## Given data
++++++++++++++++++++

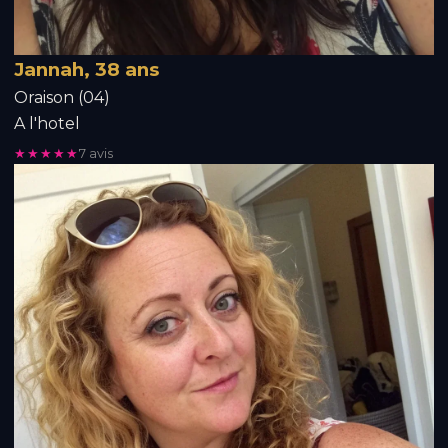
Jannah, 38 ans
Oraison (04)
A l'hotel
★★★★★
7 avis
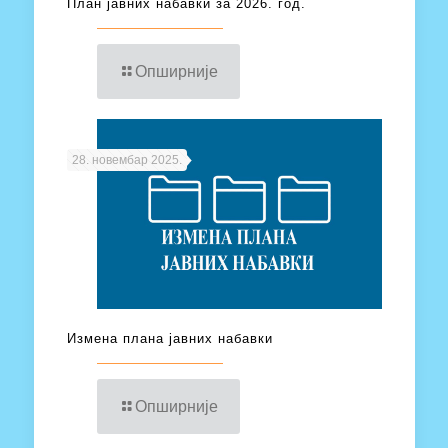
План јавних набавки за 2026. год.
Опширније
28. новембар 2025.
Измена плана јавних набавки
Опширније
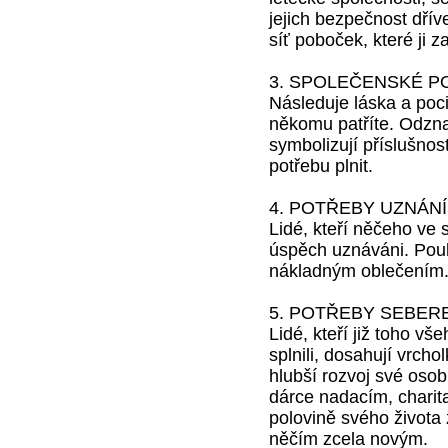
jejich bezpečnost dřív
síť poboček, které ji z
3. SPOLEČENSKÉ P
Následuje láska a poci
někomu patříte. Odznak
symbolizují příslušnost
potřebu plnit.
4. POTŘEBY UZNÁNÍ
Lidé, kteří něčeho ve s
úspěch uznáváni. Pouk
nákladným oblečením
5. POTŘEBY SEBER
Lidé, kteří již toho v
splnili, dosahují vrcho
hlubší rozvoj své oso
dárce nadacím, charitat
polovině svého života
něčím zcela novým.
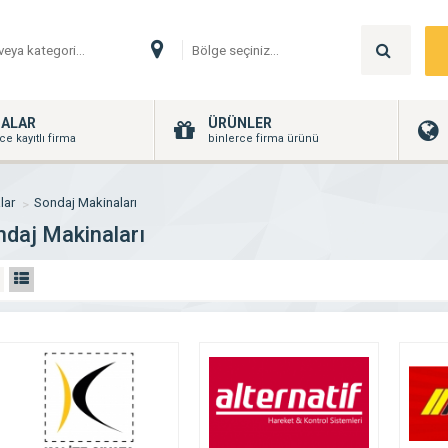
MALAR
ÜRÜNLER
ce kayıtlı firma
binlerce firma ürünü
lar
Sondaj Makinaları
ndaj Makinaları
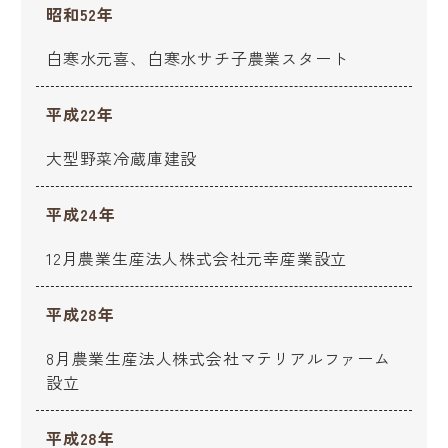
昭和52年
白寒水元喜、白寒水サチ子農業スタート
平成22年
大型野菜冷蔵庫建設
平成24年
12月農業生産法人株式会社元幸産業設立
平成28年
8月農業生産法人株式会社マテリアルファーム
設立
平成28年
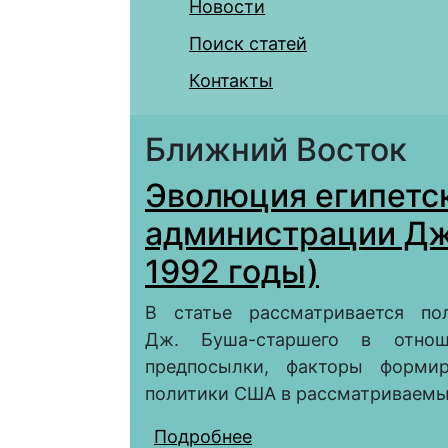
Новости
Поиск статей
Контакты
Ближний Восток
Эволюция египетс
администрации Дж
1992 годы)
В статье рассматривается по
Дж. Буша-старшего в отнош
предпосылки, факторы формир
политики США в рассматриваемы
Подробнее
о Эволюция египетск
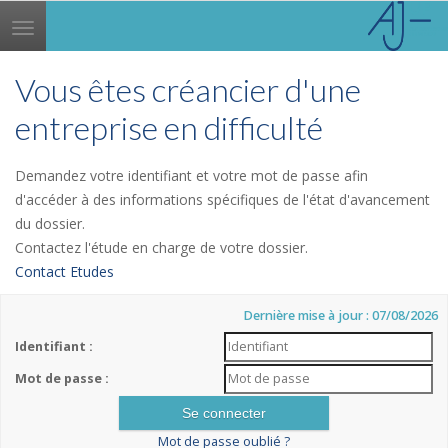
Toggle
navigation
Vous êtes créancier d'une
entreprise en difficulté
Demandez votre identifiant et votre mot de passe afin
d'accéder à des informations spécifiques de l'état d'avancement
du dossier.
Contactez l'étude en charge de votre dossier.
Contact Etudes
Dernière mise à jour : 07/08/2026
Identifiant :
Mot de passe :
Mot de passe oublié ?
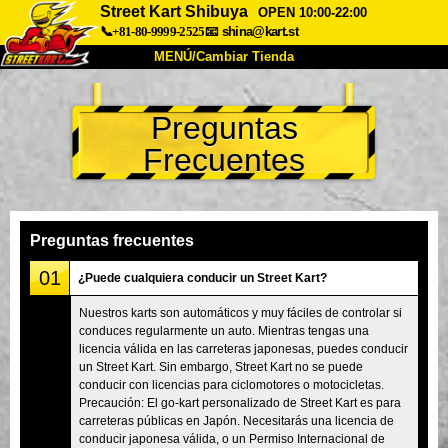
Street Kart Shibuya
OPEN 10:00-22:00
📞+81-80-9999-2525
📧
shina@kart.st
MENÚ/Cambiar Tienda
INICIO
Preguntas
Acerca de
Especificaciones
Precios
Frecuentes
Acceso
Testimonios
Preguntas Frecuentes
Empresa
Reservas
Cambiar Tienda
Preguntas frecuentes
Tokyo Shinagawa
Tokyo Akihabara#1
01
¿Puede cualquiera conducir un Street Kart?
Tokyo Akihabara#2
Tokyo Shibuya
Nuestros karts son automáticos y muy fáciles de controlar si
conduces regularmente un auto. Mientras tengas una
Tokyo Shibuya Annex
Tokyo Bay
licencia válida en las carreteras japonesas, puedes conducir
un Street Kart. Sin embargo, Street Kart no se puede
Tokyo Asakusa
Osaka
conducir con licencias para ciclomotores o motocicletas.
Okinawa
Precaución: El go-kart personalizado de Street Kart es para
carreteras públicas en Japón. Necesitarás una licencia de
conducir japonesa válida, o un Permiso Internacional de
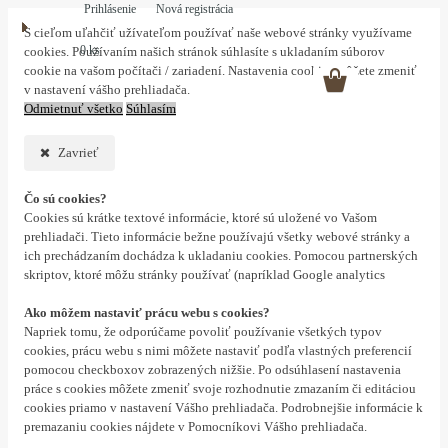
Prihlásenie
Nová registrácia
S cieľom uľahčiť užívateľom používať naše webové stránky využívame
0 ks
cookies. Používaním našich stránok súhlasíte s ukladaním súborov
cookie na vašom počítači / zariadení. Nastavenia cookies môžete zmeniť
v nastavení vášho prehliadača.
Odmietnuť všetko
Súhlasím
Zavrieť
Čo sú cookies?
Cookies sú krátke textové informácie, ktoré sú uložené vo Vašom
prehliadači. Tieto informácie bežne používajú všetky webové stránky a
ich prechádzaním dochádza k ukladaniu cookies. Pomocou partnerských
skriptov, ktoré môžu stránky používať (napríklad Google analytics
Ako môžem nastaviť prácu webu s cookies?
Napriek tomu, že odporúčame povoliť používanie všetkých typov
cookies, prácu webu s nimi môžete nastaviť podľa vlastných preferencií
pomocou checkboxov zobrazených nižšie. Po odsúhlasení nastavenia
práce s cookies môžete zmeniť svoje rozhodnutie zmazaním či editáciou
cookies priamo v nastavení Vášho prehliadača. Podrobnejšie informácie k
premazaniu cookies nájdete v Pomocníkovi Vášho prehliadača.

++++++++++++++++++++

Among the lines of the listing above, tally the ones holding the string "conducir" and give that count alone.

## Expected answer
4